Hoofdstuk 14
Onduidelijk stemmen aan de andere kant van de muur kwamen mijn oren binnen. Wanneer ik er niet op lette klonk het een beetje zoemend, haast ontspannend. Ik opende mijn ogen en ging recht overeind zitten met mijn rug tegen de muur. Ik luisterde aandacht naar het gesprek dat ik in vlagen kon volgen. Al snel had ik door dat het over mij ging. Na een tijdje stopte het gesprek en ging de klink van mijn kamer naar beneden. Ik was even bang voor wie er binnen zou komen, maar ik schrok ook van mijn gedachten. Was in bang van vader? In mijn laatste herinnering hoorde ik een knal, maar wat hij had geraakt wist ik niet. Het was niet mijn lichaam geweest, dat was duidelijk. Moeder reek me een setje kleren aan en knikte. Toen verdween ze weer en trok de deur achter haar dicht. Langzaam kleedde ik mezelf uit. Ik liet de vochtige kleren van mezelf afglijden en op de grond vallen. De kleding die moeder me gegeven had waren zacht en verwarmden mijn lichaam. Mijn ogen prikten. Mijn lichaam deed pijn. Een pijn die ontstond in mijn hoofd. Ik wenste dat het zo was als vroeger, in Tarkan. Toen waren moeder en vader liefdevol en waren er geen problemen. Ik verlangde naar een knuffel, naar gesprekken met mijn zusje. Maar ik zat hier alleen in deze lege kamer.

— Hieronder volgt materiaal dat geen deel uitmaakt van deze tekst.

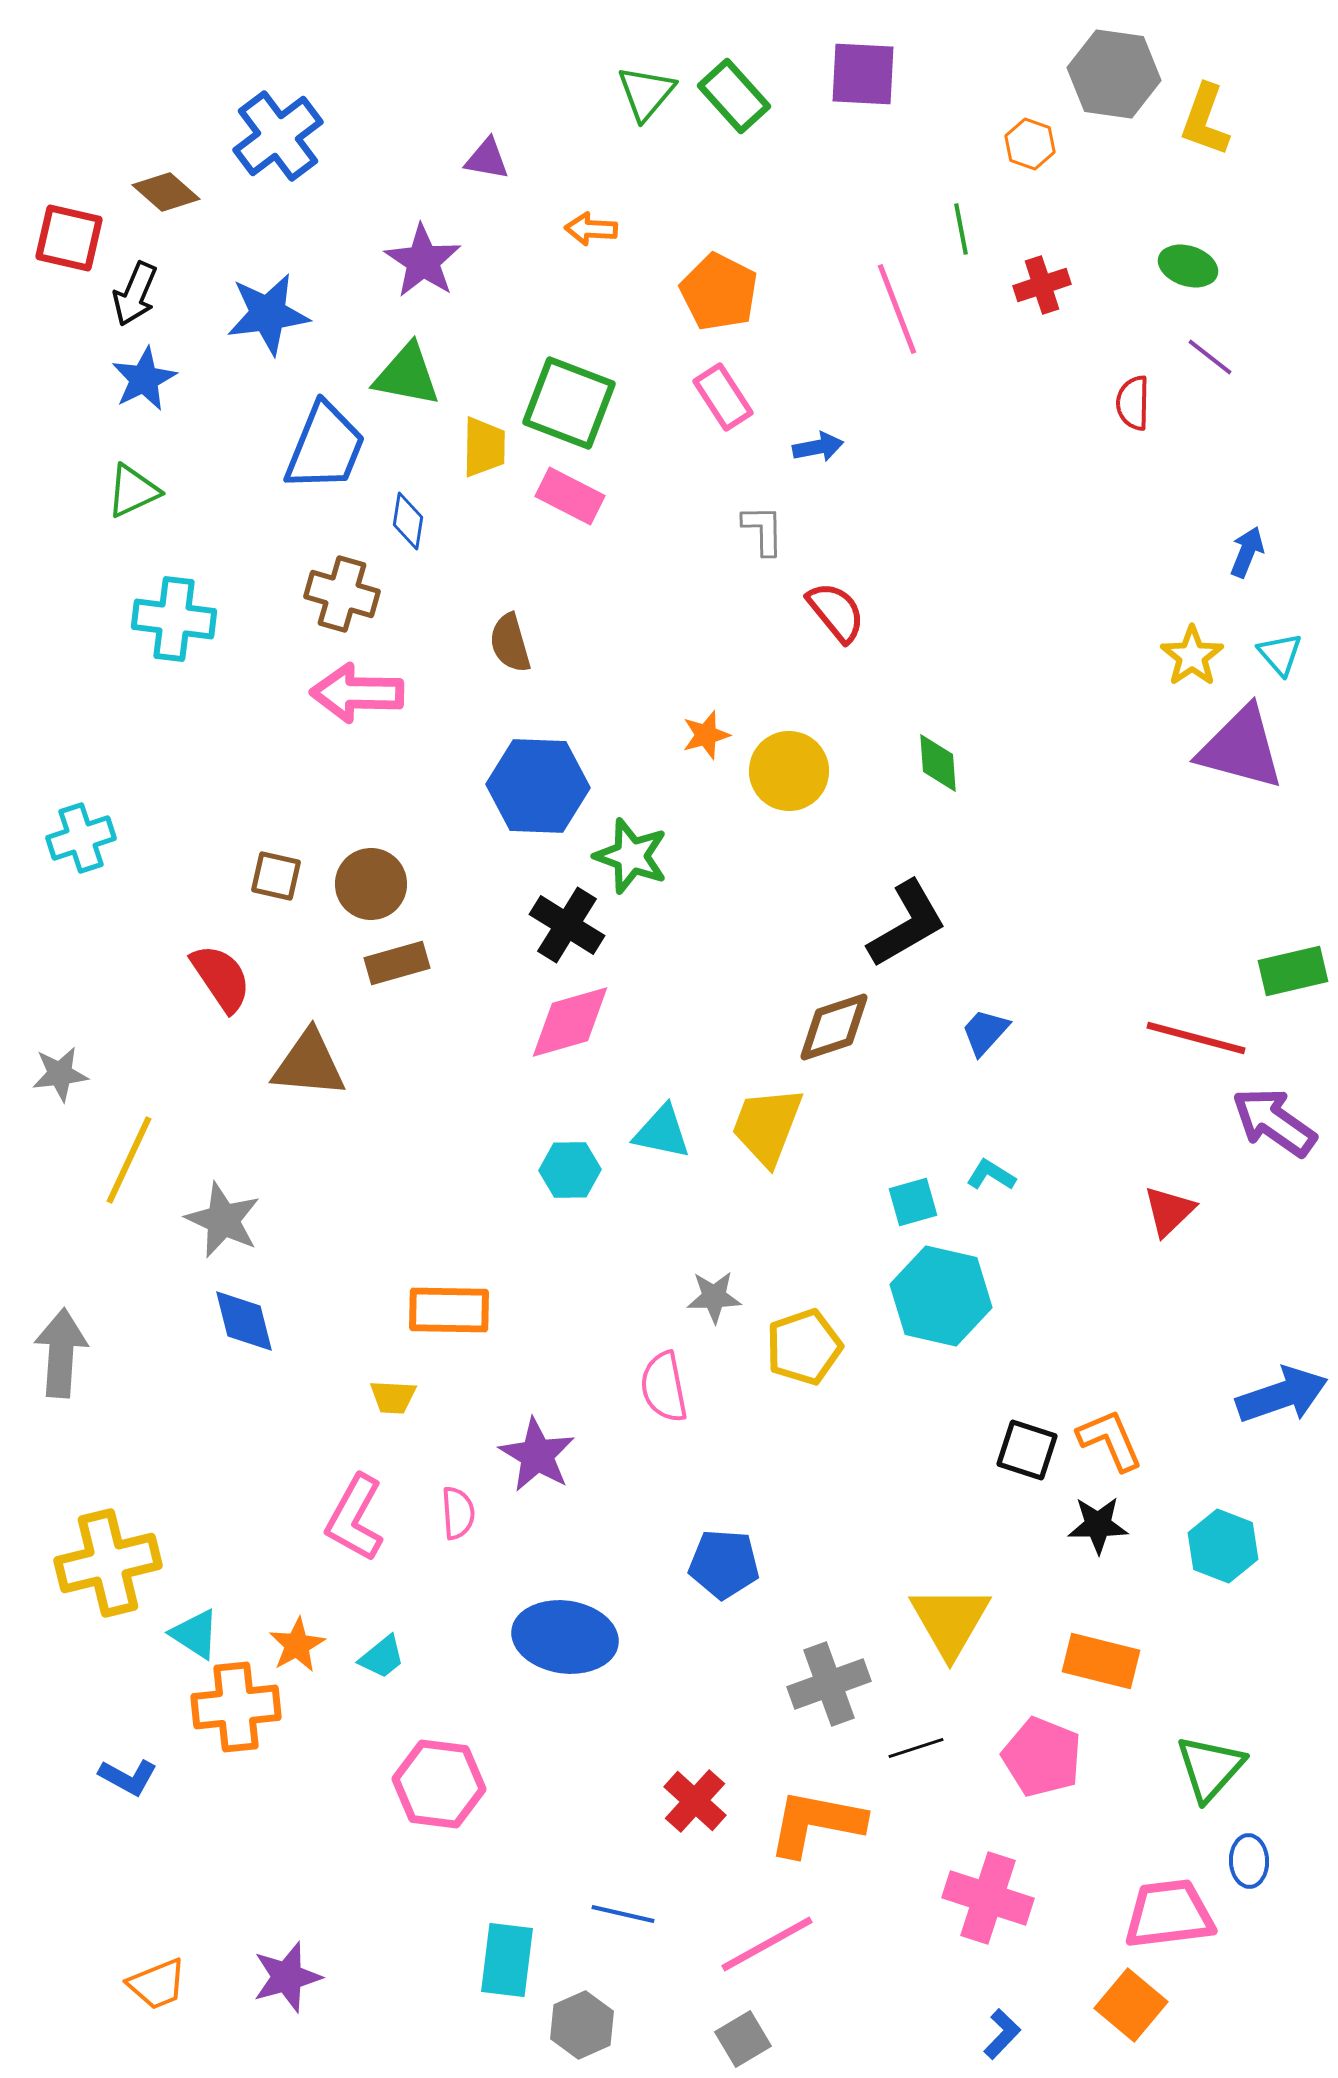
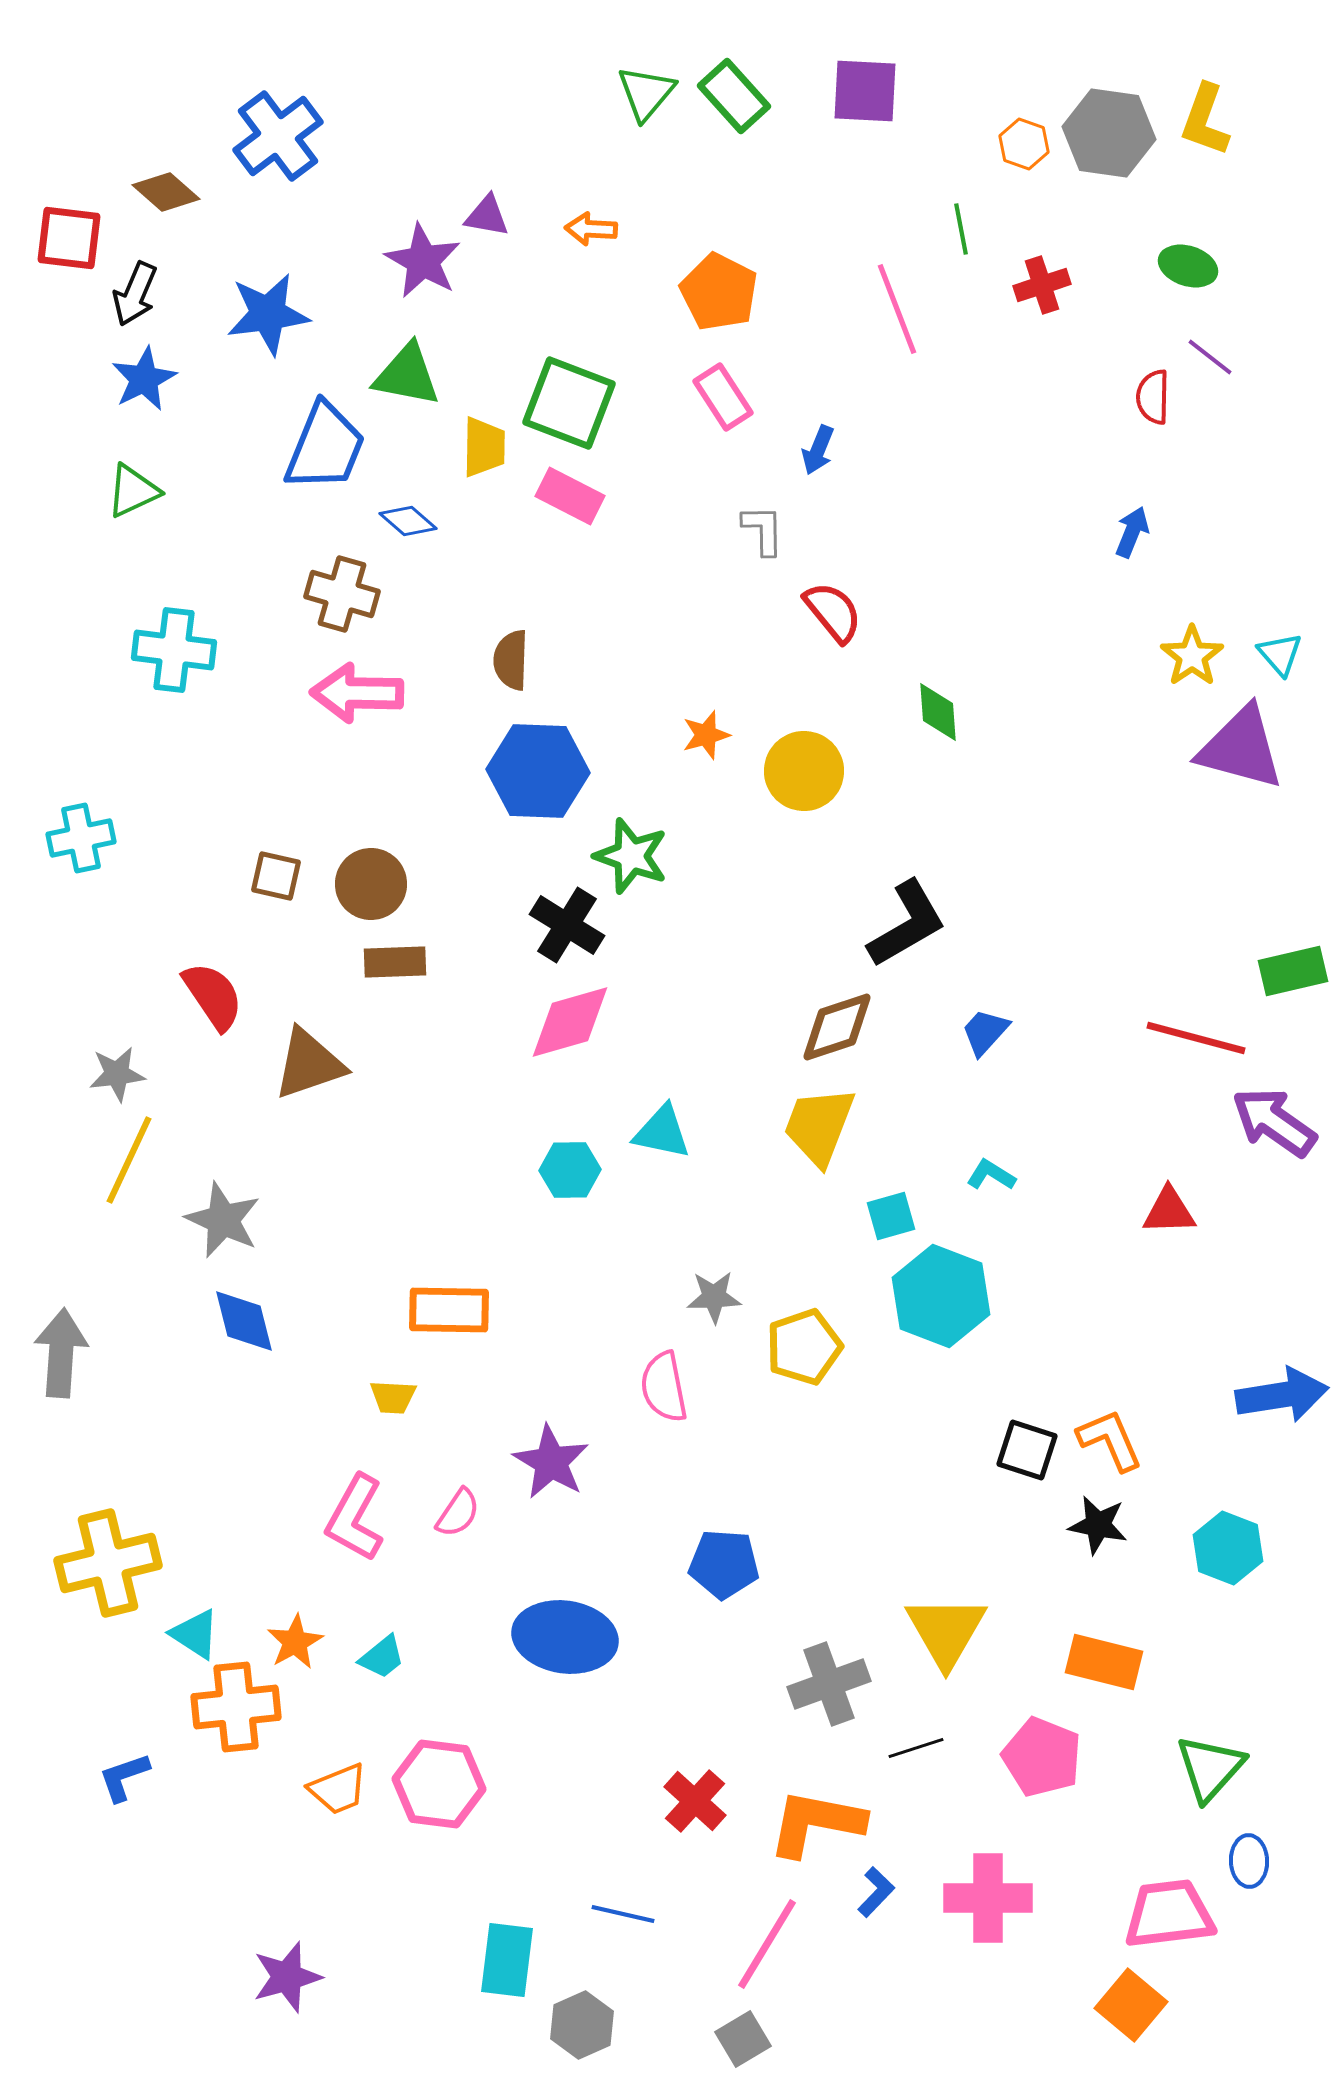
purple square at (863, 74): moved 2 px right, 17 px down
gray hexagon at (1114, 74): moved 5 px left, 59 px down
orange hexagon at (1030, 144): moved 6 px left
purple triangle at (487, 159): moved 57 px down
red square at (69, 238): rotated 6 degrees counterclockwise
purple star at (423, 261): rotated 4 degrees counterclockwise
red semicircle at (1133, 403): moved 20 px right, 6 px up
blue arrow at (818, 447): moved 3 px down; rotated 123 degrees clockwise
blue diamond at (408, 521): rotated 58 degrees counterclockwise
blue arrow at (1247, 552): moved 115 px left, 20 px up
red semicircle at (836, 612): moved 3 px left
cyan cross at (174, 619): moved 31 px down
brown semicircle at (510, 643): moved 1 px right, 17 px down; rotated 18 degrees clockwise
green diamond at (938, 763): moved 51 px up
yellow circle at (789, 771): moved 15 px right
blue hexagon at (538, 786): moved 15 px up
cyan cross at (81, 838): rotated 6 degrees clockwise
brown rectangle at (397, 963): moved 2 px left, 1 px up; rotated 14 degrees clockwise
red semicircle at (221, 978): moved 8 px left, 18 px down
brown diamond at (834, 1027): moved 3 px right
brown triangle at (309, 1064): rotated 24 degrees counterclockwise
gray star at (60, 1074): moved 57 px right
yellow trapezoid at (767, 1126): moved 52 px right
cyan square at (913, 1202): moved 22 px left, 14 px down
red triangle at (1169, 1211): rotated 42 degrees clockwise
cyan hexagon at (941, 1296): rotated 8 degrees clockwise
blue arrow at (1282, 1395): rotated 10 degrees clockwise
purple star at (537, 1455): moved 14 px right, 7 px down
pink semicircle at (458, 1513): rotated 38 degrees clockwise
black star at (1098, 1525): rotated 12 degrees clockwise
cyan hexagon at (1223, 1546): moved 5 px right, 2 px down
yellow triangle at (950, 1621): moved 4 px left, 10 px down
orange star at (297, 1645): moved 2 px left, 3 px up
orange rectangle at (1101, 1661): moved 3 px right, 1 px down
blue L-shape at (128, 1777): moved 4 px left; rotated 132 degrees clockwise
pink cross at (988, 1898): rotated 18 degrees counterclockwise
pink line at (767, 1944): rotated 30 degrees counterclockwise
orange trapezoid at (157, 1984): moved 181 px right, 195 px up
blue L-shape at (1002, 2034): moved 126 px left, 142 px up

Twee klopjes op de deur haalden me uit mijn gedachten. "Isis, we gaan eten, kom je naar beneden?" Ik knikte, al wist ik dat moeder dat niet kon zien. Ik stond op en trok mijn jurkje recht. Ik wist bijna helemaal zeker dat dit oude kleding van Sofia was geweest. Het zwarte poffende shirt sloot hoog in mijn nek en het grijze jurkje accentueerde mijn taille. Ik voelde me mooi als ik deze kleding aan had. Ik merkte dat ik net gehuild had. Snel wreef ik onder mijn ogen langs en duwde toen de deur open. De geur van vers warm eten drong mijn neusgaten binnen. In de keuken was een grote tafel neergezet met acht stoelen. Iedereen had plaats genomen op zijn of haar eigen plek. Ik schoof mijn stoel naar achter en begroette mijn zusje met een knikje. Het leek al lang geleden dat ik haar gezien en gesproken had. Zoals altijd zeiden we ons gebed weer op begon iedereen aan de maaltijd. Heel voorzichtig legde ik mijn hand op de schouder van Amelia. "Hey," zei ze met een glimlach op haar gezicht, "hoe voel je je?"
"Goed," antwoorde ik kort, "hoe gaat het met jou."
Ze haalde even kort haar schouders op. "Ik weet het niet, het is hier zo anders, zo leeg."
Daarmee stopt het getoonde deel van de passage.